The AT&T cybersecurity report surveyed 733 security experts at the RSA 2019 conference and found that the vast majority of respondents feel mostly or somewhat in sync with their executive boards when it comes to cybersecurity.
However, the report noted, “When splitting the results out by company size, a slightly different picture emerges. While the bell curve remains consistent, we see that larger enterprises appear to have a far better alignment with their stakeholders than small or medium businesses (SMBs).”
In fact, while 26% of large enterprises said they were completely aligned with their stakeholders, only 18% of SMBs stated that they were completely on the same page.
“On the other side of the spectrum 10% of SMBs felt they were not at all in alignment with their stakeholders compared to just under 7% of large enterprises,” the report said.
The results were not entirely unexpected, given that large enterprises typically have a greater pool of resources to establish more robust security governance policies. In addition, SMBs usually have fewer stakeholders who aren’t able to devote time to governance because they are more focused on hitting targets, the report said.

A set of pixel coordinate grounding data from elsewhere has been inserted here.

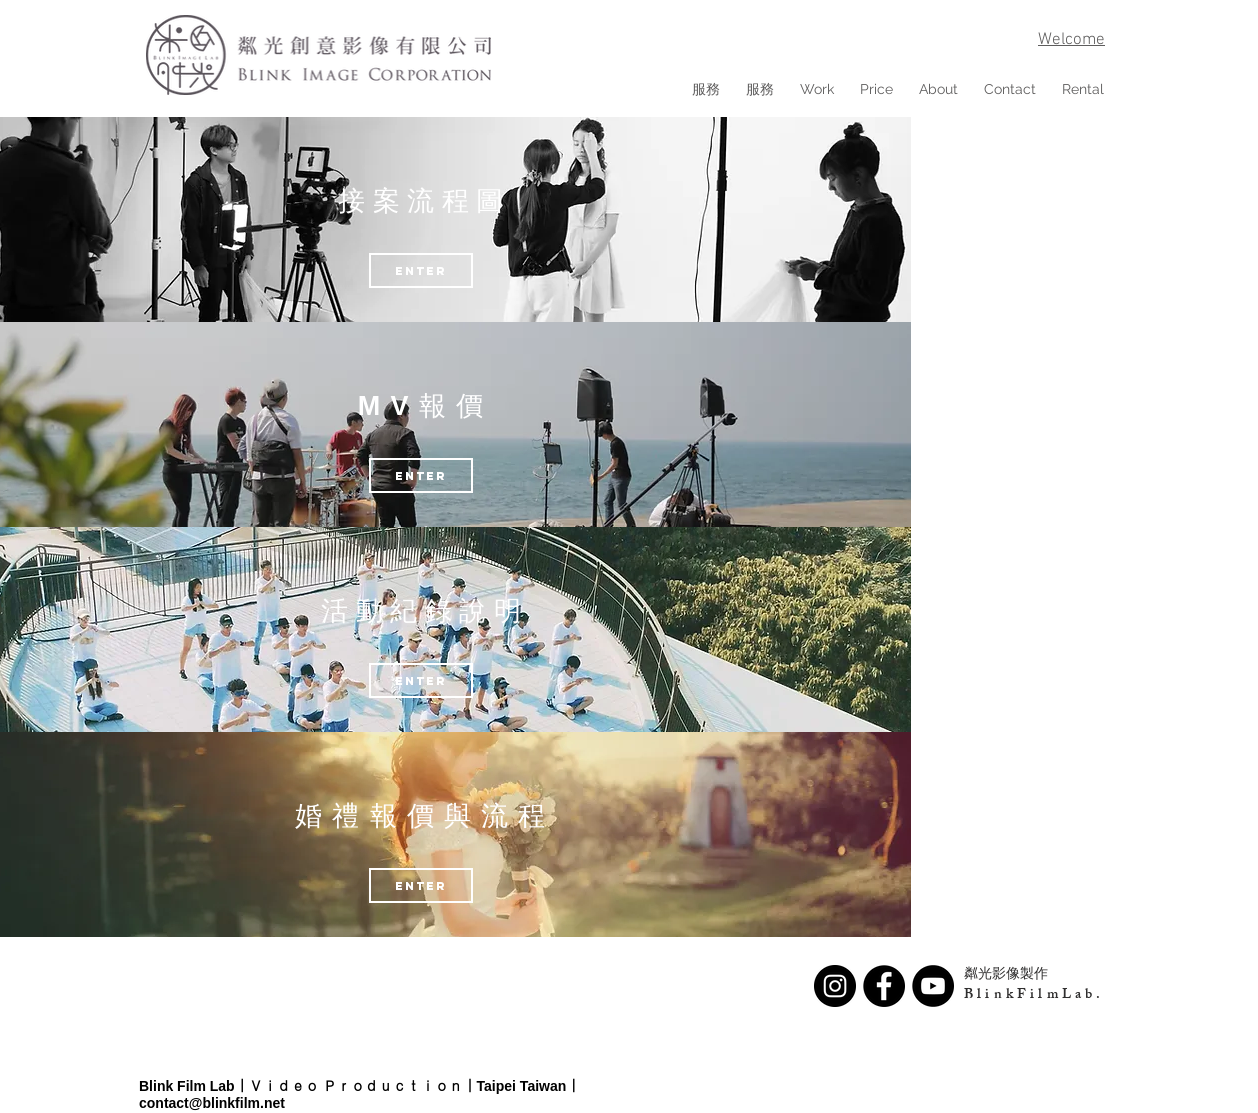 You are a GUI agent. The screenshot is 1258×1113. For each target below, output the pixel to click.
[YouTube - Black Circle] (933, 986)
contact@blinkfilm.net (212, 1103)
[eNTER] (421, 270)
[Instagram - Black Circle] (835, 986)
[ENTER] (421, 475)
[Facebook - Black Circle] (884, 986) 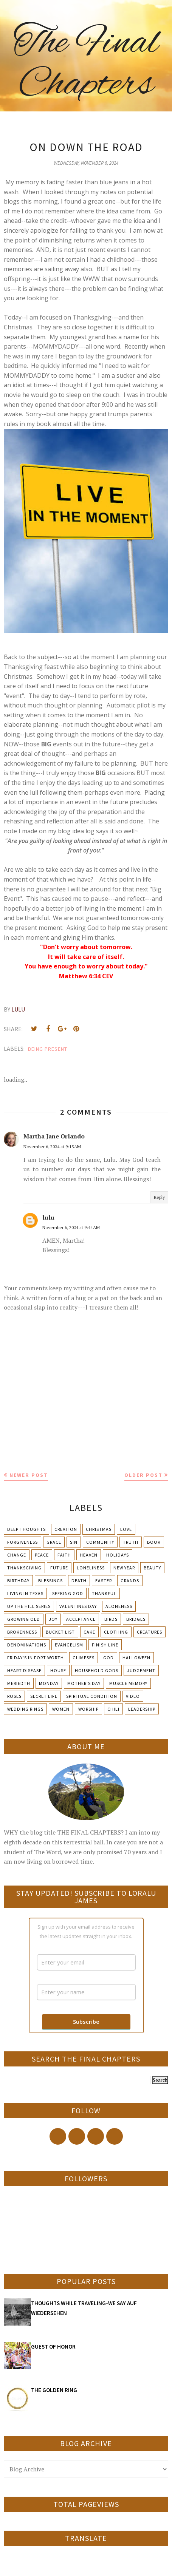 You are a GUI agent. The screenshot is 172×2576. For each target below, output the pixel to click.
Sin (73, 1542)
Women (61, 1709)
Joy (53, 1619)
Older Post (143, 1475)
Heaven (89, 1555)
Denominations (26, 1645)
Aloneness (118, 1606)
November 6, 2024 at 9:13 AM (52, 1146)
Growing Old (23, 1619)
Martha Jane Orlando (54, 1136)
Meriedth (18, 1683)
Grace (53, 1542)
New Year (124, 1568)
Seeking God (67, 1593)
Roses (14, 1696)
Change (16, 1555)
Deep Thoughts (26, 1529)
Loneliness (91, 1568)
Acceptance (81, 1619)
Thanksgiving (24, 1568)
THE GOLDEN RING (54, 2390)
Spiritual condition (91, 1696)
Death (79, 1580)
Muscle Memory (128, 1683)
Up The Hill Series (29, 1606)
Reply (159, 1197)
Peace (42, 1555)
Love (126, 1529)
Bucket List (60, 1632)
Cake (89, 1632)
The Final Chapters (86, 64)
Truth (130, 1542)
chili (113, 1709)
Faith (64, 1555)
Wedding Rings (25, 1709)
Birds (111, 1619)
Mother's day (84, 1683)
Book (154, 1542)
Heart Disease (24, 1670)
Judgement (141, 1670)
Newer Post (28, 1475)
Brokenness (22, 1632)
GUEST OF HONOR (53, 2346)
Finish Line (105, 1645)
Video (133, 1696)
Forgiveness (22, 1542)
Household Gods (96, 1670)
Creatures (149, 1632)
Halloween (136, 1657)
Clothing (116, 1632)
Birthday (18, 1580)
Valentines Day (78, 1606)
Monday (49, 1683)
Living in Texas (25, 1593)
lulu (48, 1217)
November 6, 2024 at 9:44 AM (71, 1227)
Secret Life (43, 1696)
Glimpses (84, 1657)
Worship (88, 1709)
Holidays (117, 1555)
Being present (47, 1049)
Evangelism (69, 1645)
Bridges (136, 1619)
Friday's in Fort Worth (35, 1657)
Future (59, 1568)
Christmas (99, 1529)
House (58, 1670)
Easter (103, 1580)
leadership (141, 1709)
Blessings (50, 1580)
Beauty (152, 1568)
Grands (130, 1580)
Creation (65, 1529)
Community (100, 1542)
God (108, 1657)
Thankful (104, 1593) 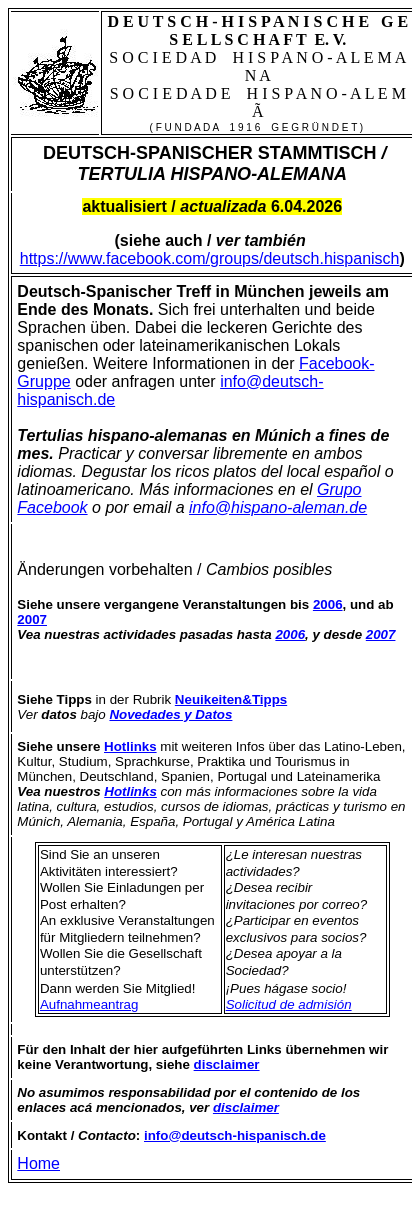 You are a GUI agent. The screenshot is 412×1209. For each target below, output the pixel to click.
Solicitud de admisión (289, 1004)
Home (38, 1163)
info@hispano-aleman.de (278, 507)
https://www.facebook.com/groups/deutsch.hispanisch (210, 258)
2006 (290, 634)
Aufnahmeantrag (89, 1004)
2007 (381, 634)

When asked about the top threats that concerned them, nearly a third (29%) of respondents cited phishing as their greatest worry. “Phishing comes in different guises for different purposes. Sometimes phishing emails are used to deliver a malicious payload. Other times it’s to social engineer the recipient by gaining their trust or scaring them by posing as an authority to get them to make payments – as we often see in business email compromise (BEC) attacks,” the report said.
“Ultimately, this likely boils down to the fact that for most cyber threats, a technology solution is usually available to ward off attacks, but with phishing, most systems rely heavily on the email recipient being able to detect and respond appropriately.”